### What the exercise asks
Skipping all images, output the listing word for word.
START Data records
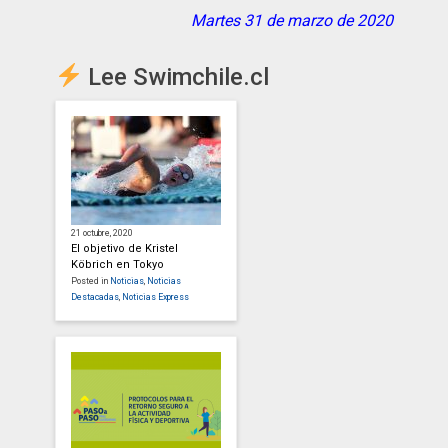
Martes 31 de marzo de 2020
Lee Swimchile.cl
21 octubre, 2020
El objetivo de Kristel
Köbrich en Tokyo
Posted in
Noticias
,
Noticias
Destacadas
,
Noticias Express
END Data records
### Output below
Martes 31 de marzo de 2020
Lee Swimchile.cl
21 octubre, 2020
El objetivo de Kristel
Köbrich en Tokyo
Posted in
Noticias
,
Noticias
Destacadas
,
Noticias Express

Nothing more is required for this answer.